▶ [TASK DIRECTIONS] No pictures go into the output, which should consist only of the lines from the first line of the data through the line with "anayesema: Mimi ninasafiri", copied exactly.
···
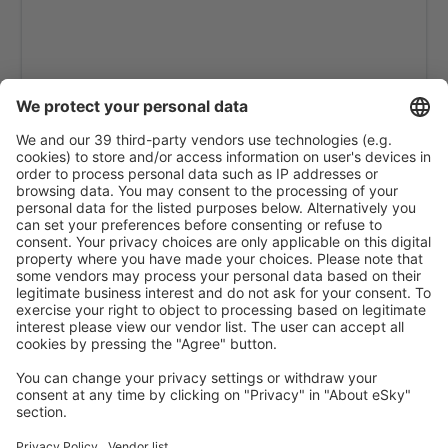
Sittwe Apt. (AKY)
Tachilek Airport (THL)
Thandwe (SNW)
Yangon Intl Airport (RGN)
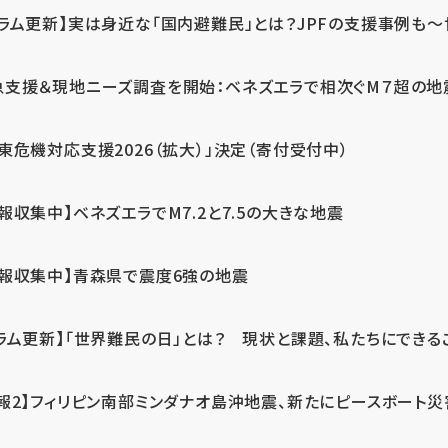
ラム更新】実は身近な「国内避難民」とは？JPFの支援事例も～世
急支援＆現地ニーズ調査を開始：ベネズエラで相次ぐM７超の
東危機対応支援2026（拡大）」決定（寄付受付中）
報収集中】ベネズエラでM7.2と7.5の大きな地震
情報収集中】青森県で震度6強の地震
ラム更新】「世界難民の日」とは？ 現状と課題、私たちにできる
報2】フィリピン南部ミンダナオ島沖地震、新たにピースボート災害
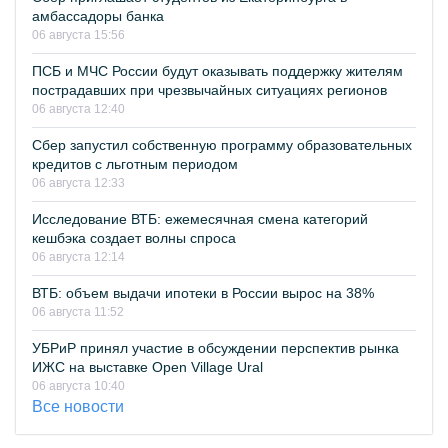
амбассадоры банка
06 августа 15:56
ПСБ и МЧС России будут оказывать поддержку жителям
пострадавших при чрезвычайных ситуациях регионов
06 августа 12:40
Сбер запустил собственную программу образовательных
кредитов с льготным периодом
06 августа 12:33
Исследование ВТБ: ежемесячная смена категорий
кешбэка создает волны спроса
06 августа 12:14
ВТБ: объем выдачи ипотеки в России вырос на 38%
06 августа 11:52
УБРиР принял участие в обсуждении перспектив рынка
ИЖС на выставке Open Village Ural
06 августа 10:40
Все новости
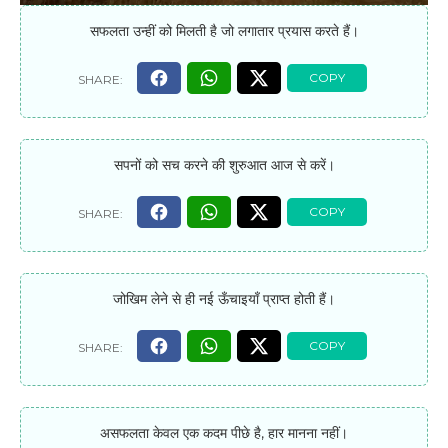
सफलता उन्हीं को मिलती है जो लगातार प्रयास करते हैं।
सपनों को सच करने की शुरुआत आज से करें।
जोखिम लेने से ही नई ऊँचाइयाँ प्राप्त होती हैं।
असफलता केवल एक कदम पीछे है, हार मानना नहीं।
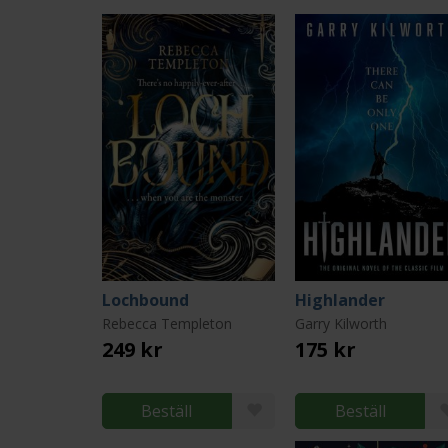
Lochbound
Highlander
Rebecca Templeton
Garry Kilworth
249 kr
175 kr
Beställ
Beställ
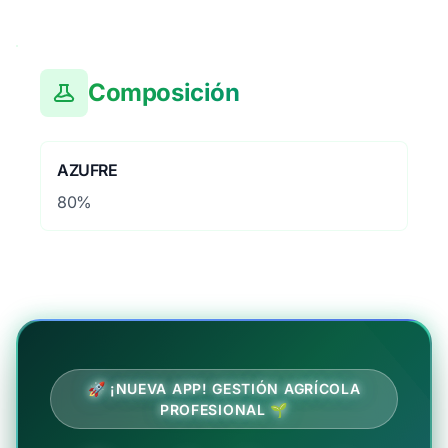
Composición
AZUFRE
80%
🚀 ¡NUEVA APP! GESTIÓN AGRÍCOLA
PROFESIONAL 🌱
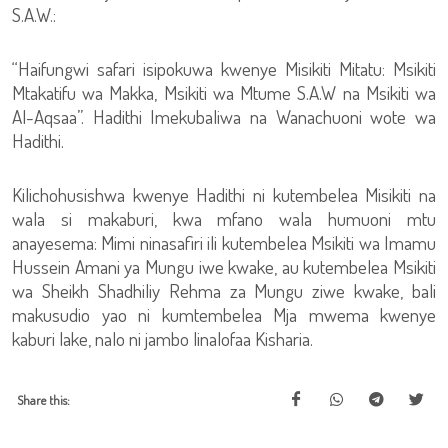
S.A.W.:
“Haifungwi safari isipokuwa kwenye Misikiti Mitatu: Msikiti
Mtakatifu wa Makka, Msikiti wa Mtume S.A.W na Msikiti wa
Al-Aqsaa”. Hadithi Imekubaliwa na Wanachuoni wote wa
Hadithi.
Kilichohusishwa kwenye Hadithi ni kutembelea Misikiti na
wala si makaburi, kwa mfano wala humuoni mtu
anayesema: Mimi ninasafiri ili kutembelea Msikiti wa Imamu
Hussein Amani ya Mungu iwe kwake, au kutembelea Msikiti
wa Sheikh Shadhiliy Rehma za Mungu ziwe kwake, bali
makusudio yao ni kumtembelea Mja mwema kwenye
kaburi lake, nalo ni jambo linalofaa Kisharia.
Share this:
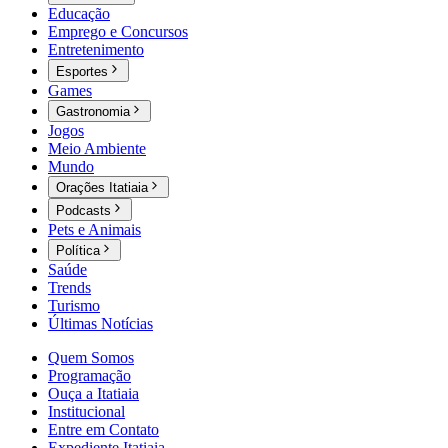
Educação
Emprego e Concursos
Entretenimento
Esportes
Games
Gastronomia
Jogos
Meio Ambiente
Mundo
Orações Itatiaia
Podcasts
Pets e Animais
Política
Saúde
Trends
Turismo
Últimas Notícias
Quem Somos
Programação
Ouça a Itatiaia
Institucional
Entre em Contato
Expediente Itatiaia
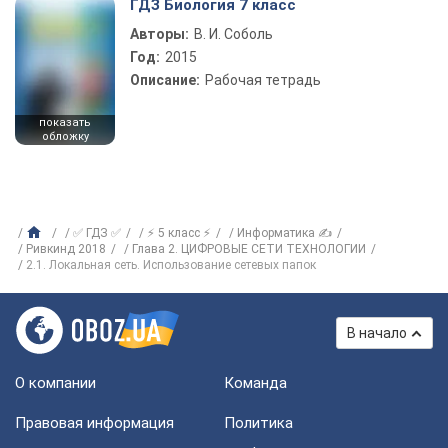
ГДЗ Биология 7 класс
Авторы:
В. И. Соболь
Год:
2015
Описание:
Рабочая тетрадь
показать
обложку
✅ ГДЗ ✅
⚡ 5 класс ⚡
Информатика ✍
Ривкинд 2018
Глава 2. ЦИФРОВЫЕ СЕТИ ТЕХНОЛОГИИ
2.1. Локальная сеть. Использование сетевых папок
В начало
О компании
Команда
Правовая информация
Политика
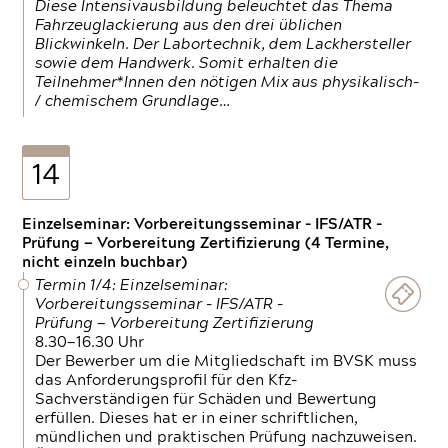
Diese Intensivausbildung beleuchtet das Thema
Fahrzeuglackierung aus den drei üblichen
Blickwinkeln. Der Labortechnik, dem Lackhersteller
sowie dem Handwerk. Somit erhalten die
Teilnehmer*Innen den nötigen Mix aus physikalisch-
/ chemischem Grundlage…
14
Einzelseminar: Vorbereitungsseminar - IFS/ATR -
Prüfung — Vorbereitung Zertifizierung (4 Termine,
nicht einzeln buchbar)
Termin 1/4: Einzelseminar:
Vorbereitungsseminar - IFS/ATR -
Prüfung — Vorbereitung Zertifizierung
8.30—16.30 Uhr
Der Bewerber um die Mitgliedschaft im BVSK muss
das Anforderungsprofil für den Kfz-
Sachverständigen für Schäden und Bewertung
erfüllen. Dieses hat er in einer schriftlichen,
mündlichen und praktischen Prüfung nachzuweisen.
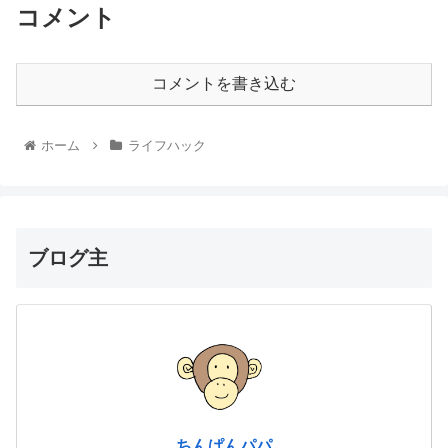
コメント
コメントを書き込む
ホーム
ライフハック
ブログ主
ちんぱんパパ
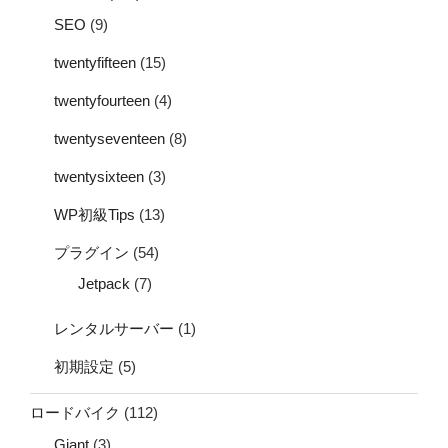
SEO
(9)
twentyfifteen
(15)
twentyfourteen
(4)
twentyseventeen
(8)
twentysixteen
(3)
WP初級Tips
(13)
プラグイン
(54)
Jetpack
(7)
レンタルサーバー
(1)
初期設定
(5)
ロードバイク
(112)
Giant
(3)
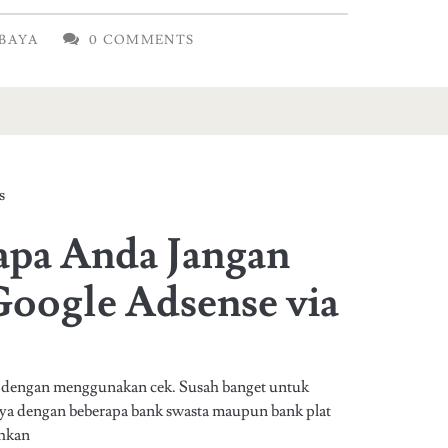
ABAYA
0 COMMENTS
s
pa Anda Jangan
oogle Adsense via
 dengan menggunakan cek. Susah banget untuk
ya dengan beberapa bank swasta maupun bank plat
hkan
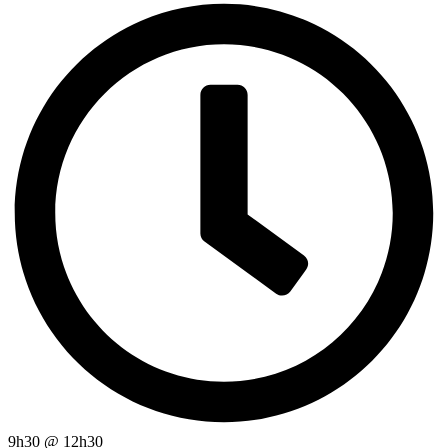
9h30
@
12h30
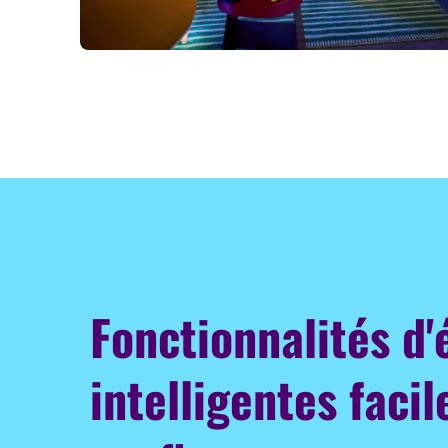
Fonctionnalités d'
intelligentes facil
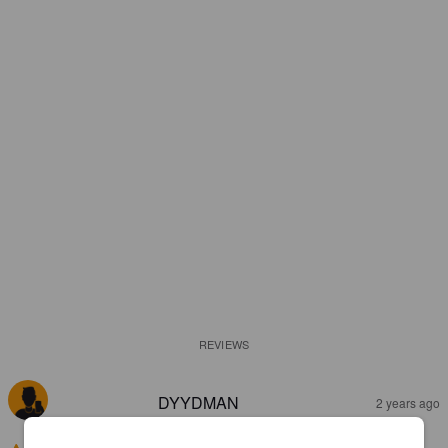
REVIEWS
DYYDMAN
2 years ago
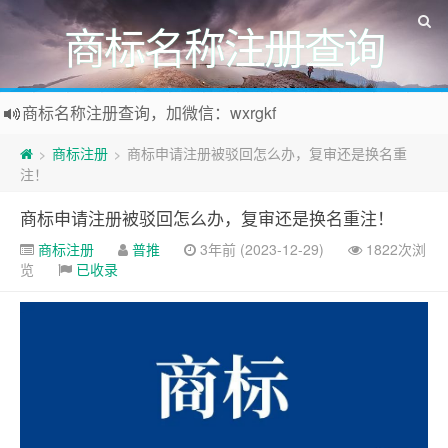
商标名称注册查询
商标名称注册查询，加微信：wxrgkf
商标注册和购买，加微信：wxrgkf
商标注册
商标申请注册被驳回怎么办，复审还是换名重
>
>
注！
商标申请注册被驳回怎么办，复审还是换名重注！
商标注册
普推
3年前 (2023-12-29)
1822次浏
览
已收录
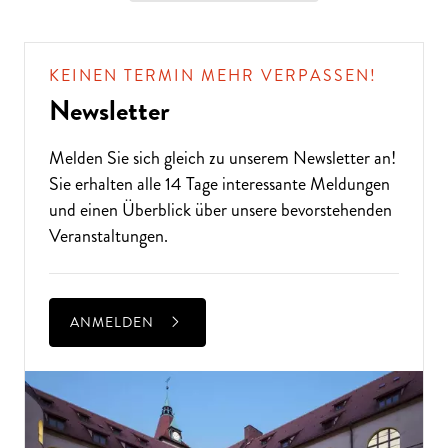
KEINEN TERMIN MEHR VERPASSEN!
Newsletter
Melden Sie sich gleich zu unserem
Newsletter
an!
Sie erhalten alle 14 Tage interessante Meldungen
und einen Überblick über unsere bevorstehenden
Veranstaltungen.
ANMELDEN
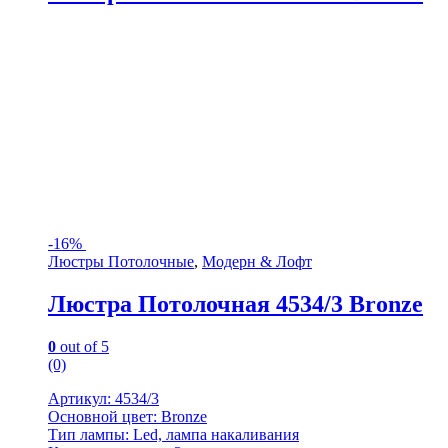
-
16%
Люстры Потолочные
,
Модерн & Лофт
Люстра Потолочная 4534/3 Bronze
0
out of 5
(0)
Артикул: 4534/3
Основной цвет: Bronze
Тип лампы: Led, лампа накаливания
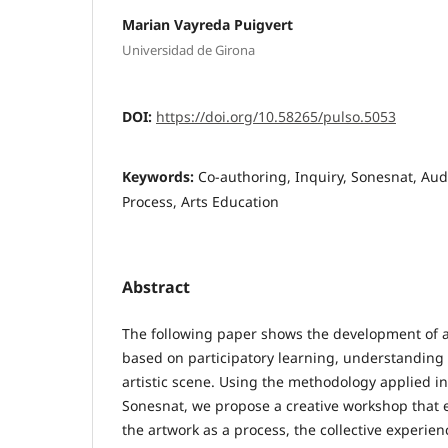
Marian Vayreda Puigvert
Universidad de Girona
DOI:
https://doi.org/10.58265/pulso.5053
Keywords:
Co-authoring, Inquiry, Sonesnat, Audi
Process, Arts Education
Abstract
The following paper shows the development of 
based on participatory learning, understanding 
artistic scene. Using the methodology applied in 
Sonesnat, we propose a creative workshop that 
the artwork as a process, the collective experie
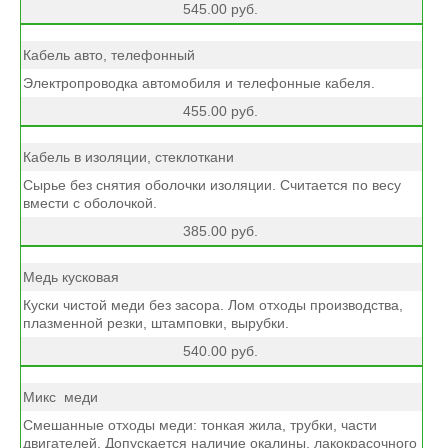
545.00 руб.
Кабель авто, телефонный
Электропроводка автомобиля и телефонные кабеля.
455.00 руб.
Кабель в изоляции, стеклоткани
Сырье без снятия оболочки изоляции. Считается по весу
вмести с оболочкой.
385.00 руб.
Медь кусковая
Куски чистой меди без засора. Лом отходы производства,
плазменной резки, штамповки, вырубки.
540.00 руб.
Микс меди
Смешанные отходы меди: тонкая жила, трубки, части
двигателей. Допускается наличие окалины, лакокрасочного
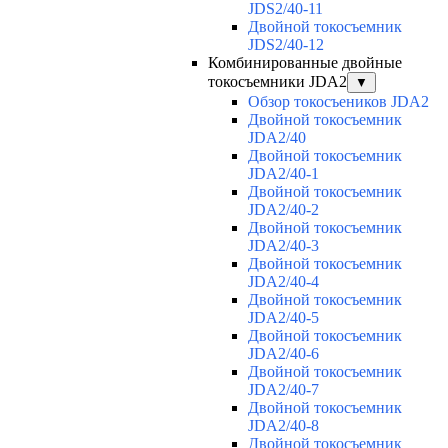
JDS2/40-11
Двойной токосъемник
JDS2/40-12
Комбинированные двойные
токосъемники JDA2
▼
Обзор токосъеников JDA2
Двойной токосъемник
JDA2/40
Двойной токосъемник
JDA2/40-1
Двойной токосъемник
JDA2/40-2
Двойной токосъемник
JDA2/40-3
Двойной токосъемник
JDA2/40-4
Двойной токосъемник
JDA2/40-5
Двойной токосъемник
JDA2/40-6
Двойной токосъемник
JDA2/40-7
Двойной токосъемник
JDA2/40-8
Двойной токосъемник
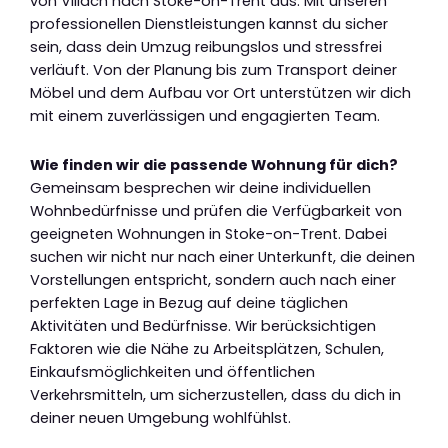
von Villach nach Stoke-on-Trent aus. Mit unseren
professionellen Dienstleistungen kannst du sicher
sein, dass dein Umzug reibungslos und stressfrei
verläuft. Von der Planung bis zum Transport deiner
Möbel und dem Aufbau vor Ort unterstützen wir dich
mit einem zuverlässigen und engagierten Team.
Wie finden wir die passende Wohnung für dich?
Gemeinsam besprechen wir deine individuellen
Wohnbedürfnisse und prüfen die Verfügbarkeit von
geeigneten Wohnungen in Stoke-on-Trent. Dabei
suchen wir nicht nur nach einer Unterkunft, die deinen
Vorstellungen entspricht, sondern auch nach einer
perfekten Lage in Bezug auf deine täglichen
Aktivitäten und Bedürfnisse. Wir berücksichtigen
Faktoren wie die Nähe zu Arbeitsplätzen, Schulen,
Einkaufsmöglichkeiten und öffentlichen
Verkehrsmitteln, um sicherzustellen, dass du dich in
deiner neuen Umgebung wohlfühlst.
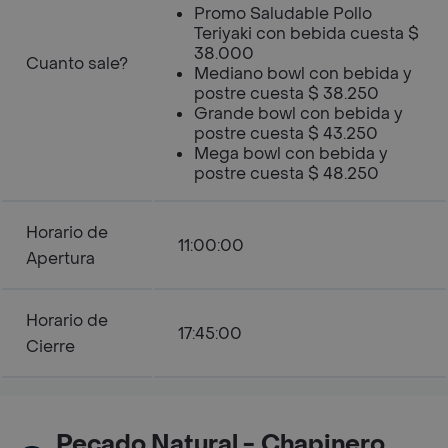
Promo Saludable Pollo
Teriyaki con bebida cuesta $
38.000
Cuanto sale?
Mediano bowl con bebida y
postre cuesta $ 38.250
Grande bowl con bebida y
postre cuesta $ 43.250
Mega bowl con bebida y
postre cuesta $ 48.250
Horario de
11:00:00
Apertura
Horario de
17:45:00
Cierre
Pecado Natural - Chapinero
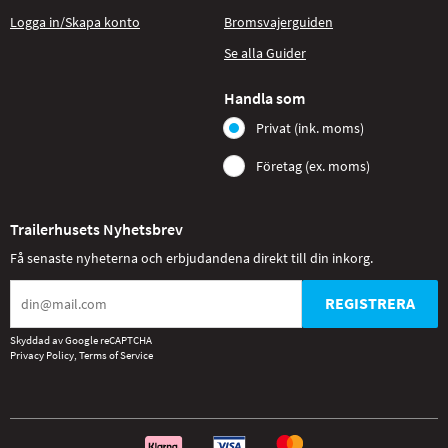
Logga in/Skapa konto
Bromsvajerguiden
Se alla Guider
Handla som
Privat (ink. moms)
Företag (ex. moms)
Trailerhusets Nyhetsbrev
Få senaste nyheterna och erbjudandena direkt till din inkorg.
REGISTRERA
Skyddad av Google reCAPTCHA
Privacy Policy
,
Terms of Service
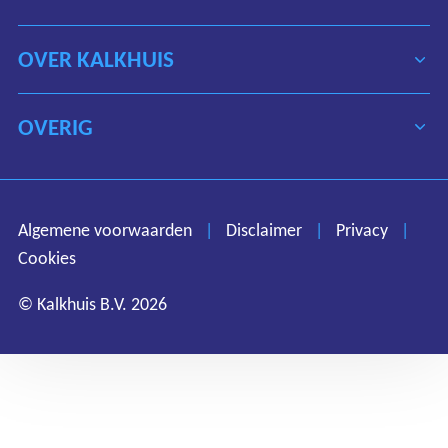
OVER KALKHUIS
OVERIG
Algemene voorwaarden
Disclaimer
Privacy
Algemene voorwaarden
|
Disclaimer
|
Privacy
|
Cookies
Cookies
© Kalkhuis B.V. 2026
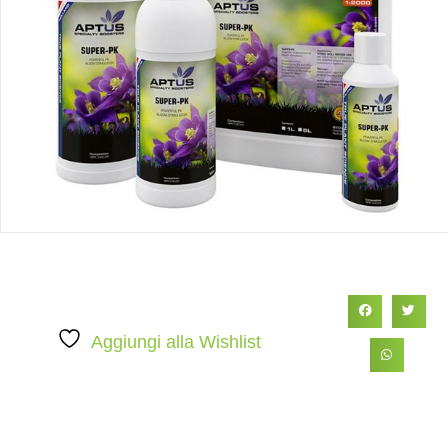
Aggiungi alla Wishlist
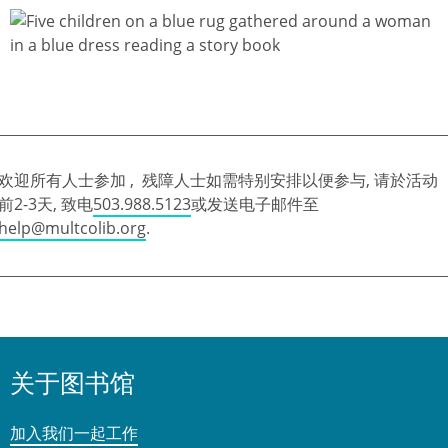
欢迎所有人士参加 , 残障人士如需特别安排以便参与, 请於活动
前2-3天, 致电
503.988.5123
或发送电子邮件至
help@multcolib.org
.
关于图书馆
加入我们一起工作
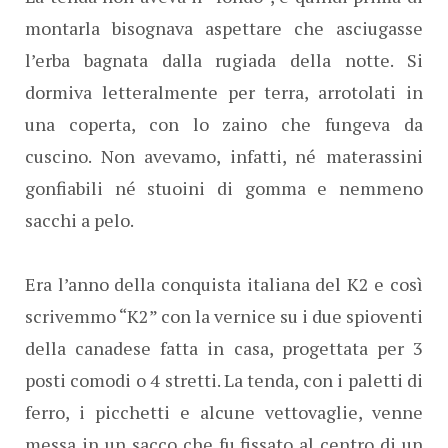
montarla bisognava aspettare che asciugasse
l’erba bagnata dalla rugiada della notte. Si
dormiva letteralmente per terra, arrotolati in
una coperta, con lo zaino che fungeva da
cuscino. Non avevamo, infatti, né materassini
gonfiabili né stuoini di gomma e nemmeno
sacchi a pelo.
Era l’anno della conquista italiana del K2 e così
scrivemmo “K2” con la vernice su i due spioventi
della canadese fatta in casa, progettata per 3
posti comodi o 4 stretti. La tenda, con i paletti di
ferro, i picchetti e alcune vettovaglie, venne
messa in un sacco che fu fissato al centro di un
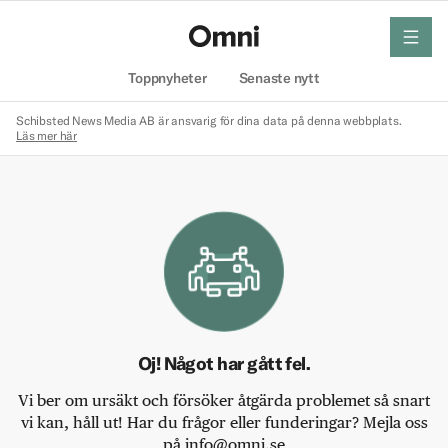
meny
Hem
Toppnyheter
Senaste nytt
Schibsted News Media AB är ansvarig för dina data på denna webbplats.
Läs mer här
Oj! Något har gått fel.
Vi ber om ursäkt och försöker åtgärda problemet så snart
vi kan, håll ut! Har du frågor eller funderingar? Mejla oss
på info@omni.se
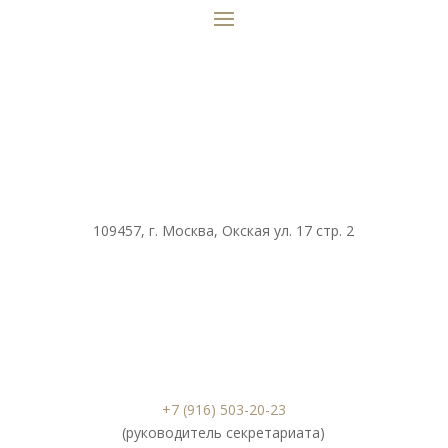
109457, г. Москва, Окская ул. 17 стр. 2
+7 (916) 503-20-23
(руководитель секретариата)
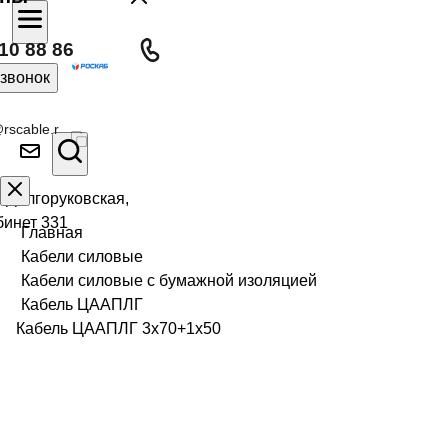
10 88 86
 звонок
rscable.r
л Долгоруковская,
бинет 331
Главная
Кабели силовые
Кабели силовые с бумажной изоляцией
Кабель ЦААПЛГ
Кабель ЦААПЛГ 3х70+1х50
···
▶ [RESPONSE TO THE TASK]
Sittwe Apt. (AKY)
Tachilek Airport (THL)
Thandwe (SNW)
Yangon Intl Airport (RGN)
ラム更新】実は身近な「国内避難民」とは？JPFの支援事例も～世
急支援＆現地ニーズ調査を開始：ベネズエラで相次ぐM７超の
東危機対応支援2026（拡大）」決定（寄付受付中）
報収集中】ベネズエラでM7.2と7.5の大きな地震
情報収集中】青森県で震度6強の地震
ラム更新】「世界難民の日」とは？ 現状と課題、私たちにできる
報2】フィリピン南部ミンダナオ島沖地震、新たにピースボート災害
амбассадоры банка
06 августа 15:56
ПСБ и МЧС России будут оказывать поддержку жителям
пострадавших при чрезвычайных ситуациях регионов
06 августа 12:40
Сбер запустил собственную программу образовательных
кредитов с льготным периодом
06 августа 12:33
Исследование ВТБ: ежемесячная смена категорий
кешбэка создает волны спроса
06 августа 12:14
ВТБ: объем выдачи ипотеки в России вырос на 38%
06 августа 11:52
УБРиР принял участие в обсуждении перспектив рынка
ИЖС на выставке Open Village Ural
06 августа 10:40
Все новости
सफलता उन्हीं को मिलती है जो लगातार प्रयास करते हैं।
सपनों को सच करने की शुरुआत आज से करें।
जोखिम लेने से ही नई ऊँचाइयाँ प्राप्त होती हैं।
असफलता केवल एक कदम पीछे है, हार मानना नहीं।
Lochbound
Highlander
Rebecca Templeton
Garry Kilworth
249 kr
175 kr
Beställ
Beställ
Composición
AZUFRE
80%
🚀 ¡NUEVA APP! GESTIÓN AGRÍCOLA
PROFESIONAL 🌱
S.A.W.:
“Haifungwi safari isipokuwa kwenye Misikiti Mitatu: Msikiti
Mtakatifu wa Makka, Msikiti wa Mtume S.A.W na Msikiti wa
Al-Aqsaa”. Hadithi Imekubaliwa na Wanachuoni wote wa
Hadithi.
Kilichohusishwa kwenye Hadithi ni kutembelea Misikiti na
wala si makaburi, kwa mfano wala humuoni mtu
anayesema: Mimi ninasafiri ili kutembelea Msikiti wa Imamu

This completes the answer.